Chapter 14
CHAPTER 14
A rcher
“Is it weird to miss a person when they’re not a rightful part of your life? Wait, don’t answer that. I don’t want to know.”
Stopping at a lookout point on the hill that gives our winery its name, Colin holds up one of the hiking poles he insists on using. “What if I want to answer?”
I groan. “I still don’t want to know.”
It’s been a couple weeks since I helped Ella fix her tire, and she’s been an obsessive thought on my mind ever since. The image of her in those tiny shorts—and without the shorts or any clothes at all—continues to haunt me, growing stronger each day that I don’t see her. The way she reacted when I held her up to keep her from wobbling. Her surprised look after she hugged me. I refuse to believe she felt nothing. But the idea that she felt something haunts me even more.
Then what?
It’s a bluebird sky day, not even a hint of a cloud, and no one’s on the trail. Feels like a gift.

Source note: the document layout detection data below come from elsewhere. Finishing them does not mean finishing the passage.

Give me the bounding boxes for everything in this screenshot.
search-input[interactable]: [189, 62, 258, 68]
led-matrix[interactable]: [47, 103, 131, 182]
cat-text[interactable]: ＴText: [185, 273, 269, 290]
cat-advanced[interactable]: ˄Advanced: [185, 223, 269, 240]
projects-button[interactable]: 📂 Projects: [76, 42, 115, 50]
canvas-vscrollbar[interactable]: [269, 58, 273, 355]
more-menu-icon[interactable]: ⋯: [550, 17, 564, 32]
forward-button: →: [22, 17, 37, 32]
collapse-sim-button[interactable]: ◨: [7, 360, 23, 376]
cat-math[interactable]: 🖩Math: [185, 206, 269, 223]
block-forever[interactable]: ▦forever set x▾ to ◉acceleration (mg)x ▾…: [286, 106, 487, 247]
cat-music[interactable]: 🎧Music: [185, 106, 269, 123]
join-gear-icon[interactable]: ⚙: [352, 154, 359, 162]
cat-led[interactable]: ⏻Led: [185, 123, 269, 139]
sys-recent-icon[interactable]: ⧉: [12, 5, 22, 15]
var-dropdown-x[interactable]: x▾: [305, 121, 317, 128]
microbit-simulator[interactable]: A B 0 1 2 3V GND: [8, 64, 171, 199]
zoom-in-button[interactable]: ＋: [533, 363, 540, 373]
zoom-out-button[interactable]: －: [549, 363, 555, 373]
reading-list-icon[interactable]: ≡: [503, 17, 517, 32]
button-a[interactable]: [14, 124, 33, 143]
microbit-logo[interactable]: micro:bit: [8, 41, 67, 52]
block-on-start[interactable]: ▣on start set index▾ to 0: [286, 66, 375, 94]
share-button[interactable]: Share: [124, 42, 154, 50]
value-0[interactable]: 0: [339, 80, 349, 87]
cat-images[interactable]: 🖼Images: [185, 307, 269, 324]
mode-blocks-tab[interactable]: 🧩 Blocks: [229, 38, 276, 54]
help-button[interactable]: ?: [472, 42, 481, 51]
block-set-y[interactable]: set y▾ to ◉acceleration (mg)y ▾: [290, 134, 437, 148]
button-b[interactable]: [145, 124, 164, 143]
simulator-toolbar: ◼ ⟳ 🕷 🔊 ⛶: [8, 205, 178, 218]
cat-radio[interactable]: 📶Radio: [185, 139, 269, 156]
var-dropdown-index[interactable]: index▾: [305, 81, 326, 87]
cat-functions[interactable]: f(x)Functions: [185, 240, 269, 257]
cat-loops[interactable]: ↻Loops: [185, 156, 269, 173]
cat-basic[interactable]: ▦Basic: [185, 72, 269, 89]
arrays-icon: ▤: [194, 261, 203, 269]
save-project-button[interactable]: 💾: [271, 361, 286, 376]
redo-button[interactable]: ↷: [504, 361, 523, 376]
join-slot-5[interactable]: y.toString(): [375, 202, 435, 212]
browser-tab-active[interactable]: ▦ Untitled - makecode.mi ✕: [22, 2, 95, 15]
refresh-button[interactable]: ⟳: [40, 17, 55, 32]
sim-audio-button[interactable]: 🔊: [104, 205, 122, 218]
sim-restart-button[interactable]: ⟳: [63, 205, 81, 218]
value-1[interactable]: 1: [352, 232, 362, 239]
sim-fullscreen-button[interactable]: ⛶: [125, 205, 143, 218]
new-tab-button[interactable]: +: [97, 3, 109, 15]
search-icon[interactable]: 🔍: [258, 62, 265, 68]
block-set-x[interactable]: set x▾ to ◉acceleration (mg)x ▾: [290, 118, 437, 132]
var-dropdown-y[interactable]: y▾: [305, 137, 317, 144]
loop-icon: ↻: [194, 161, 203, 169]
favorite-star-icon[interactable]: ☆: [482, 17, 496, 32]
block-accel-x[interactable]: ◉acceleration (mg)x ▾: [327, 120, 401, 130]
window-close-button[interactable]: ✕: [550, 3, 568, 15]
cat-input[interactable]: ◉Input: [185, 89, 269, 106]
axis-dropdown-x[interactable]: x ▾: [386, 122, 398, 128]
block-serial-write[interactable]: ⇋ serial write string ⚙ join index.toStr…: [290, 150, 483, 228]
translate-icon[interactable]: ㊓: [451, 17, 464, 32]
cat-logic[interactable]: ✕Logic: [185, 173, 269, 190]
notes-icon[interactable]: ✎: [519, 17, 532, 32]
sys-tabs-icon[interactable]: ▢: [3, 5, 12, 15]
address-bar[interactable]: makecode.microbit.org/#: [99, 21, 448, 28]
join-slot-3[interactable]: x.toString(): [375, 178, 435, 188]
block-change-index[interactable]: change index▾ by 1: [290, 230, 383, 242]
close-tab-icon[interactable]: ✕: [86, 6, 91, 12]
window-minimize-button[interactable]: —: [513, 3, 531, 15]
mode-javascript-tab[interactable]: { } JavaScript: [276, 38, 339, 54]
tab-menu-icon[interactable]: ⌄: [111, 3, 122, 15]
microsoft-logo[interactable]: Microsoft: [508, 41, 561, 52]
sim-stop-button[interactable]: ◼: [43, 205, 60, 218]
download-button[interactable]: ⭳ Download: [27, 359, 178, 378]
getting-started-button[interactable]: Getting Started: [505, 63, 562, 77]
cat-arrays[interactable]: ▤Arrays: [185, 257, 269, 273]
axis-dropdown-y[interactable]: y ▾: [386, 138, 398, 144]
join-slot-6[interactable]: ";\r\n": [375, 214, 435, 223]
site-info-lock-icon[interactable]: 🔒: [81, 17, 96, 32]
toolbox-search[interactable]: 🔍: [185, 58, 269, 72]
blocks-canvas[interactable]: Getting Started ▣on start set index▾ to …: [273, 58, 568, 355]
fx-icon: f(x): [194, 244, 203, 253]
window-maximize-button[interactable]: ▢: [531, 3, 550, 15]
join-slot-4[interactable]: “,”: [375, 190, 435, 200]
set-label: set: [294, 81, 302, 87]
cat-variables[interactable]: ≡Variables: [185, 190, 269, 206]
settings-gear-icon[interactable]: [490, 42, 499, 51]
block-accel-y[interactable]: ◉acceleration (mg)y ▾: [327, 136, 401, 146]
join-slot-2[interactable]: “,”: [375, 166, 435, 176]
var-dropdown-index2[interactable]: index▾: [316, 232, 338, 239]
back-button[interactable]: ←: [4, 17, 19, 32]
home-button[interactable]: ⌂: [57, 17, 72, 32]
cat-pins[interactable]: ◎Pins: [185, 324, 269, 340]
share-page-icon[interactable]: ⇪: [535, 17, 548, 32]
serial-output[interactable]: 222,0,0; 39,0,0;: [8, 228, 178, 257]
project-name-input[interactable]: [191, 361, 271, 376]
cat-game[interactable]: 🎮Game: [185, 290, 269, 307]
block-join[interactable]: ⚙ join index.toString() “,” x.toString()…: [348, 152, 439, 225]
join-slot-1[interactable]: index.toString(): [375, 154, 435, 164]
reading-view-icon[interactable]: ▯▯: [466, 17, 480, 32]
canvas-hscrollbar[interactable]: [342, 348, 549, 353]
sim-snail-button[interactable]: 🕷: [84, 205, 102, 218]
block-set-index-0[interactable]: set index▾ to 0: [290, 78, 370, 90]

Colin and I take this hike about once a week, a habit we got into when he moved to Buttercup Hill to get out of the spotlight after making a poorly-timed statement to the media and tanking his company’s stock.
He and PJ started dating on the sly, but I’ve managed to get over it now that it’s clear to me they’re meant for each other. Not to mention that he’s the one who stepped in to save us from our first round of financial ruin a couple years back, so I don’t rib him nearly as much about being with my sister as I’d like to.
“I assume we’re talking about the actress.”
I use the hem of my shirt to wipe the sweat from my face. It leaves a stain in the gray fabric, but Colin’s the last guy who’d judge. Looking out at the view—miles of grapevines in orderly lines, a little residual burn from the fire that burned part of Buttercup Hill and a lot of Graham’s land, and all the various homes of my siblings fanned out on the property—I always feel calm. Perspective. Literal perspective.
“Yeah. Ella. How’d you know?”
“It’s all PJ can talk about. Ella this, Ella that. You’d think the royal family was having a wedding here.”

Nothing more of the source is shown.